Unauthorised images of ourselves are difficult to look at: they capture too-candid moments; they might prove us to be vulnerable. In ‘THERE IS NO AUTHORITY’, the photographs, however grainy or unidentifiable the subjects appear, do not explain their purpose. They might be the images of museum security, or of more general public monitoring for safety or indeed more sinister uses. Perhaps even more uncomfortably, unlike those kinds of surveillance which are never seen by their subjects, Fusinato’s photographs are a public record of each viewer’s engagement with the written statement, and with the fact of their own responsibility.

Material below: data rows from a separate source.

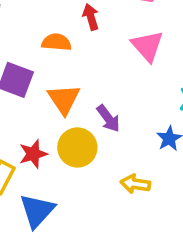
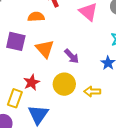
yellow circle: (77, 147) -> (64, 84), moved

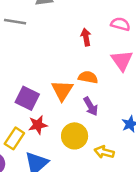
orange semicircle: (36, 17) -> (88, 77), moved
purple square: (16, 41) -> (27, 98), moved

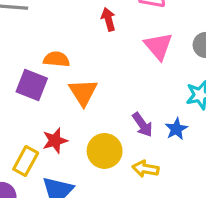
orange semicircle: (88, 77) -> (56, 59), moved
purple square: (27, 98) -> (32, 85), moved
purple arrow: (91, 106) -> (142, 125), moved

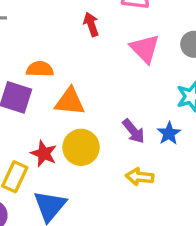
orange triangle: (83, 92) -> (70, 102), turned -48
red star: (55, 141) -> (44, 154), turned -30
yellow circle: (105, 151) -> (81, 147), moved

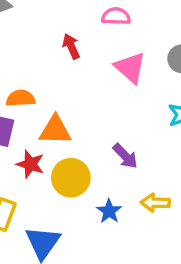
blue star: (169, 133) -> (109, 211), moved
red star: (44, 154) -> (30, 164), moved
yellow arrow: (140, 177) -> (155, 203), moved

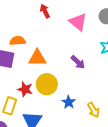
purple arrow: (125, 156) -> (78, 62), moved
red star: (30, 164) -> (25, 89), moved
yellow arrow: (155, 203) -> (93, 110), moved, turned -119

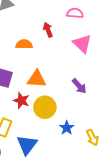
orange semicircle: (18, 41) -> (24, 44), moved
red star: (25, 89) -> (21, 101), moved

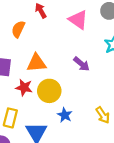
orange semicircle: (24, 44) -> (18, 29), turned -56
blue star: (67, 128) -> (65, 115), moved

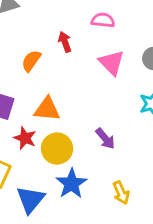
purple arrow: (81, 64) -> (105, 139), moved
blue star: (65, 115) -> (71, 184), size x1.5

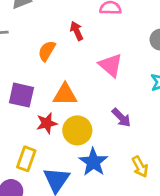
pink triangle: (112, 63) -> (111, 65), moved
red star: (25, 138) -> (47, 123), turned -30

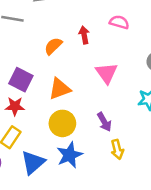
orange triangle: (65, 95) -> (60, 89), turned -35
red star: (47, 123) -> (15, 106), moved
yellow arrow: (140, 167) -> (117, 149), moved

As in previous works (including the series Double Infinitives, 2009, and Noise & Capitalism, 2011), ‘THERE IS NO AUTHORITY’ draws on an existing piece of aesthetically- and politically-charged communication. But this is not a simple cut-and-paste operation. Mass-produced images from popular media or activist culture are de- and re-contextualised in the gallery, disallowing the intended meaning and original interpretation of the source material. In each re-presentation, Fusinato complicates the original material so that no definitive message can be read — labour-intensive, custom-specified commerical production taking the place of the original medium: mass-printed newspapers, domesticly-produced pamplets and hand-made banners. At once sharing information with the viewer and subverting its meaning, Fusinato’s own hand is visible, if not legible.

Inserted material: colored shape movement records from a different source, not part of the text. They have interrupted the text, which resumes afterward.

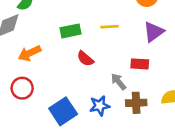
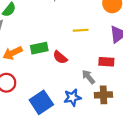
green rectangle: (70, 31) -> (39, 48), moved

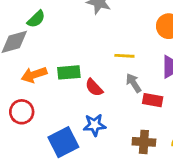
gray arrow: (88, 77) -> (134, 83), moved
blue star: (72, 97) -> (95, 125), moved

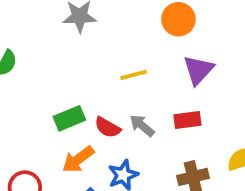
orange arrow: (34, 75) -> (78, 159), moved
gray arrow: (134, 83) -> (142, 126), moved

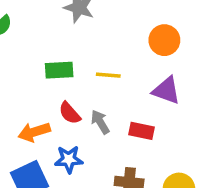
purple triangle: (198, 70) -> (166, 90), turned 48
green rectangle: (69, 118) -> (59, 70), moved

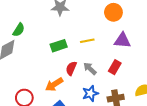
red semicircle: (70, 113) -> (71, 68), turned 80
red rectangle: (142, 131) -> (115, 67), turned -56
blue star: (69, 159) -> (90, 93), moved

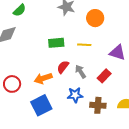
orange circle: (113, 12) -> (95, 18), moved
green semicircle: (19, 30) -> (19, 10), moved

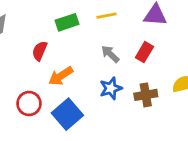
red semicircle: (63, 67) -> (40, 51), moved
red circle: (12, 84) -> (29, 104), moved

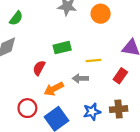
yellow line: (106, 16) -> (93, 60), moved
gray arrow: (110, 54) -> (80, 78), moved, turned -48
blue star: (111, 88) -> (92, 112), moved

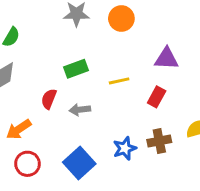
gray arrow: (80, 78) -> (80, 110), moved
orange arrow: (54, 89) -> (19, 129), moved
red circle: (27, 108) -> (28, 164), moved

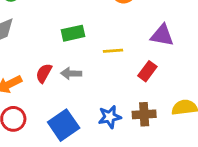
red semicircle: (49, 99) -> (44, 73), moved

For Crass, making music was not an end but a means; being a band was one platform among others for conveying the possibility of alternatives to the norm. Of their now-legendary slogans, spray-stencilled onto billboards and London underground tunnels (such as ‘FIGHT WAR NOT WARS’), ‘THERE IS NO AUTHORITY BUT YOURSELF’ is the most immediate and achievable on an individual or personal basis. Fusinato’s use of a message of self- determination, transposed into a high-end designer object and exhibited in a gallery retains something of their guerrilla tactics. It also indicates complacency in the current social and political struggle, and our inability to decipher, or decide, exactly who has power over our individual selves.